Design Netflix (System Design)

Design Netflix (System Design)
design netflix

Hi there! In this blog post we will see about "Design Netflix". By design, I mean not the current complete system architecture that Netflix has, instead we will look at the core part of it on how to design. Each person has a different idea or view to tackle this question. Here, I will present my view where I talk about the core aspects of Netflix. It is just a solution, not the perfect answer. So let's get started!

Netflix seems like a pretty straightforward service. Users go to the platform, they're served with video content such as movies and TV shows where they can watch them. So this is the core Netflix product. There are many auxiliary services that are part of Netflix, like authentication. Users can create an account, they can log on and there is profile and payment service. Users can subscribe to Netflix and pay with credit cards, netbanking etc. As I said, we will see only core part of it and a recommendation engine as we are gonna have access to a lot of user activity data. So we need to come up with a way to aggregate that user activity on the application, and be able to process it into say a set of scores for the content.

Based on this, it makes sense to divide this entire system into two major subsystems.

  1. Core user-video flow
  2. Recommendation Engine

The former is anything that involves like storing videos, streaming videos, user metadata and static content of videos such as name, description of videos. The latter is kind of tangential to core user-video flow.

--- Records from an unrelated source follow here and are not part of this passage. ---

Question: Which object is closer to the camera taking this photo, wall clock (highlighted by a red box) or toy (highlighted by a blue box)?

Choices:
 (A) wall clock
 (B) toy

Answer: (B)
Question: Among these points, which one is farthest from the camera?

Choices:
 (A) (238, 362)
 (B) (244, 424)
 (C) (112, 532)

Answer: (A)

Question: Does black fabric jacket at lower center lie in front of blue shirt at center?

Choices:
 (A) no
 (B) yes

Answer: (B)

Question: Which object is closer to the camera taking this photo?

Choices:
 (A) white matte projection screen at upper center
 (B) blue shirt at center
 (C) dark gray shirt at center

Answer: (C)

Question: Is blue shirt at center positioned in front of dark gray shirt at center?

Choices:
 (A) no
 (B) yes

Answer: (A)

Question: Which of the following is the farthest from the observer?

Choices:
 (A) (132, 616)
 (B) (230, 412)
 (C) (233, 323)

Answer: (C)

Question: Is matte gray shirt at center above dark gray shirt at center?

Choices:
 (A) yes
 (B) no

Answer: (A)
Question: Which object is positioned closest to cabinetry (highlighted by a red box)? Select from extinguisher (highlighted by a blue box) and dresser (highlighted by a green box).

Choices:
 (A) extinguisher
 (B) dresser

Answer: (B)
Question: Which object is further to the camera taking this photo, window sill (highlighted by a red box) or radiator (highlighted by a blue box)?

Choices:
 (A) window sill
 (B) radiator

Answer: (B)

For core user-video flow, we need to care about latencies because users want to stream video, basically in real time very fast. So we also care about high availability of the system and consider as global audience and not regional. And as recommendation engine happens asynchronously, we don't have to care for latencies. Netflix has around 150M - 200M (million) users. For safer side, we will assume 200M users. Even though Netflix is used on different clients, like on desktop computer, tablets or phones, we will focus on distributed system aspect. We don't get into the detail about other clients.

1. Core User-Video Flow

As already mentioned above, we care about three pieces of data which are more relevant to the core user-video flow.

Data:

  • Video Content
  • User Metadata (watched/liked/how long or how much watched)
  • Static Content (name, description etc.)

Storage Solution:

If we do a little bit of estimation for how much storage we're gonna need, because we have to figure out what storage solutions we're going to go with. Let's start with video.

1. Video Content

So, for the video, Netflix didn't have many movies as Netflix is not a service like YouTube where any user can upload unlimited amount of video content. Netflix has a very limited amount of video content that's picked by them. So it is fair to estimate that Netflix has like 10,000 movies (just to be safe in terms of our estimates).

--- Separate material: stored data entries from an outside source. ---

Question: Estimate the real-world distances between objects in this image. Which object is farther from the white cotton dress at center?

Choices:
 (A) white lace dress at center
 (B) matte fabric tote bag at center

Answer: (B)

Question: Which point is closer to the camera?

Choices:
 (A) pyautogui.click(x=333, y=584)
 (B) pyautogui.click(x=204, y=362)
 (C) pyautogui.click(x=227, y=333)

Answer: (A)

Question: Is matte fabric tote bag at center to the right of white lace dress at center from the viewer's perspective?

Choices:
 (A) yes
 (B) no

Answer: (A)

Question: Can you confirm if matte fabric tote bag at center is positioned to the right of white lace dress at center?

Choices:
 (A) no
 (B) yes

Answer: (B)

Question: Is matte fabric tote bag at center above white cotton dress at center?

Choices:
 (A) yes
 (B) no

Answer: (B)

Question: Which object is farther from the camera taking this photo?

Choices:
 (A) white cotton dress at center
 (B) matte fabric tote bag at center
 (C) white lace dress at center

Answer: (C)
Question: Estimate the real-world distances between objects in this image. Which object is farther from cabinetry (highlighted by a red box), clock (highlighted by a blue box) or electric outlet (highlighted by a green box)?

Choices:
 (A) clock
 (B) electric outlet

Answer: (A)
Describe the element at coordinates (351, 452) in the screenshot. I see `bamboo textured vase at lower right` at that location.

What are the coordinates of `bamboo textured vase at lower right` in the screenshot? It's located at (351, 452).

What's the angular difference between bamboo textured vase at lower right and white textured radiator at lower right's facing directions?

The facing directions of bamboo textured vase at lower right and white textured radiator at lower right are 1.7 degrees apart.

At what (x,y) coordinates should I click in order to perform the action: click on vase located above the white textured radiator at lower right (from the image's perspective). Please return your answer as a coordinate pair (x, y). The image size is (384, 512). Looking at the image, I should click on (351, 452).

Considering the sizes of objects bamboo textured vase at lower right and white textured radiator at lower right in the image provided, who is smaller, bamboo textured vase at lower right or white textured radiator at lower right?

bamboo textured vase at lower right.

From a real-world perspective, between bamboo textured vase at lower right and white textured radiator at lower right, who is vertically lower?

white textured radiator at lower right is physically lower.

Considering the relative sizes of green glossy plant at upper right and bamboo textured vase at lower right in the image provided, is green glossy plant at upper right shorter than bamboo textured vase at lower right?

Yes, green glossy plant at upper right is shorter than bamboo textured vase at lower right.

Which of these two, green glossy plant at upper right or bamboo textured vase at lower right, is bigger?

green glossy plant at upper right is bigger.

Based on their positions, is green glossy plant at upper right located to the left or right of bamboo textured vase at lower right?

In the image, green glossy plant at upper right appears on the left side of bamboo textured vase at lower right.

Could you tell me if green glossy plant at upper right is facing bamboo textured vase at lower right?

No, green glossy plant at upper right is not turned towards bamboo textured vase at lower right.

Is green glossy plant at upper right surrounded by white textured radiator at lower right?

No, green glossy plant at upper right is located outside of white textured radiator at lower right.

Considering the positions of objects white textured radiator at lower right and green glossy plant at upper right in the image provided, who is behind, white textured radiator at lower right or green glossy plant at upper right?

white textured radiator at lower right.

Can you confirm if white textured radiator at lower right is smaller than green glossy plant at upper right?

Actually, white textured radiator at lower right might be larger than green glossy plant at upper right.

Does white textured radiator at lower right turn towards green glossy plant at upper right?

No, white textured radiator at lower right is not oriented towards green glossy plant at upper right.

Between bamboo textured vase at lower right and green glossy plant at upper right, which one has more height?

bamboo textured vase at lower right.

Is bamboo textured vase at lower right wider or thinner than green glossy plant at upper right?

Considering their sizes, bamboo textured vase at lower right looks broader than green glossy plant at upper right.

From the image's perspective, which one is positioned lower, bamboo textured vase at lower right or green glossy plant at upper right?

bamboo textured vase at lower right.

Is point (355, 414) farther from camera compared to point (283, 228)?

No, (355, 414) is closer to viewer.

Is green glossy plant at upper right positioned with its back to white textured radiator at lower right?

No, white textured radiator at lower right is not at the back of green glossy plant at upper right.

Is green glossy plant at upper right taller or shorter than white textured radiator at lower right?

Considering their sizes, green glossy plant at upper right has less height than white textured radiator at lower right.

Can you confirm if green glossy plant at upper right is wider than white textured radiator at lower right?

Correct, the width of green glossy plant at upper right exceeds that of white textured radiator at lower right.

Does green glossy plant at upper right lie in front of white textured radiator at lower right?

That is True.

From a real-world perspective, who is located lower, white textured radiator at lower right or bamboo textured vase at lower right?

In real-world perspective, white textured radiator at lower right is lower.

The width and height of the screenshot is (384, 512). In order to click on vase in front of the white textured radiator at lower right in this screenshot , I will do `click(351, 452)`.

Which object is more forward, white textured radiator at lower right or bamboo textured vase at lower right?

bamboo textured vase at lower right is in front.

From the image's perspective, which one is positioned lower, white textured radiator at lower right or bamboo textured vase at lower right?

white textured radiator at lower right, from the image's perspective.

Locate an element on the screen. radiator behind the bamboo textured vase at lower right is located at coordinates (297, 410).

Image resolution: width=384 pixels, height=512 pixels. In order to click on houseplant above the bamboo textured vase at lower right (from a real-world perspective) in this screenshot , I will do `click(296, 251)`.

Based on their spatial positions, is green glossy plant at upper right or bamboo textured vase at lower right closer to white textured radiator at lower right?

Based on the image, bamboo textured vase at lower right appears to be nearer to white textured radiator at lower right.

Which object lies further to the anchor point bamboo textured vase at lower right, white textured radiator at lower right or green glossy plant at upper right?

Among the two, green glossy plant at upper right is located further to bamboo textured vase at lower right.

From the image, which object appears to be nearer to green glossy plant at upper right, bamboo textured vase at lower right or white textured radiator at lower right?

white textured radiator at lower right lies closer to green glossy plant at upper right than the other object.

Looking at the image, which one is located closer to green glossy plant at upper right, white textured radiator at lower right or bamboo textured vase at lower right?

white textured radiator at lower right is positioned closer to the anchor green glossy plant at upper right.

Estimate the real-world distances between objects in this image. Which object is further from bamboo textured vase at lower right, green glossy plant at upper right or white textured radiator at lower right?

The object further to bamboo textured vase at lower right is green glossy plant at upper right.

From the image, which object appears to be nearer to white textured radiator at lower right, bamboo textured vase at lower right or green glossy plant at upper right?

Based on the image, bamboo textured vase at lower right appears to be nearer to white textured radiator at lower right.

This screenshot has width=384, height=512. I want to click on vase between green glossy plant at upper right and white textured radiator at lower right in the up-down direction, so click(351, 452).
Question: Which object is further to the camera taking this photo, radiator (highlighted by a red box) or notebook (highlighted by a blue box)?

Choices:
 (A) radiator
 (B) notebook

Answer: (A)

Netflix has multiple resolutions for videos (video qualities), for example Standard Definition, High Definition and 4K. So we need to store every video in all those resolutions. For now let's go with Standard and High Definition. Video on an average is probably like an hour in length, because movies are around 2 hours, and TV shows are in between 20 - 30 minutes. An hour of video in Standard Definition is probably like, 10 gigabytes per hour (10GB/hr) and in High Definition let's take double of Standard Definition, so 20GB/hr. That means 30GB/hr for every single video. As mentioned above that Netflix has 10k movies, so 10,000 x 30 GB = 3,00,000 GB = 300 TB. This is not actually much data compared to YouTube or Google Drive. This is considerably lower. So, we don't need to optimze with our video storage solution. And we can probably get away with just storing our video content in a blob storage such as S3 or Google Cloud Storage.

2. Static Content

The static content is relevant to videos and is just a text and going to take up way less storage than video. So static content is bounded by 300TB. We can probably store in either some sort of key-value store or maybe in relational database like Postgres.

3. User Metadata

For user metadata, if video content takes only 300TB, we might actually have more user metadata than video content because we have got 200M users. Let's try to estimate it. We are going to be storing user metadata about 200M users, probably per video (at video level). Because this user metadata is gonna be something like, whether a user has watched the video, so that would be kind of boolean. How long or how much of a video they have watched. So how many videos do we estimate a user will watch in their lifetime? Because, we are trying to estimate like how much storage we need, just for all of user metadata across all Netflix, in perpetuity. So let's assume maybe that a single user watches, one video or two videos a week on Netflix and two shows. If a user watches two shows a week, let's say 50 weeks in a year (52 actualy). So 100 shows per year. Let's take an average lifetime for a user, like 10 years on Netflix because Netflix has only been around for 20 years. Let's take 10 years, 100 shows per year. That's 10 x 100 = 1000 shows in a lifetime. So we are gonna be storing per user, a user metadata on 1000 videos.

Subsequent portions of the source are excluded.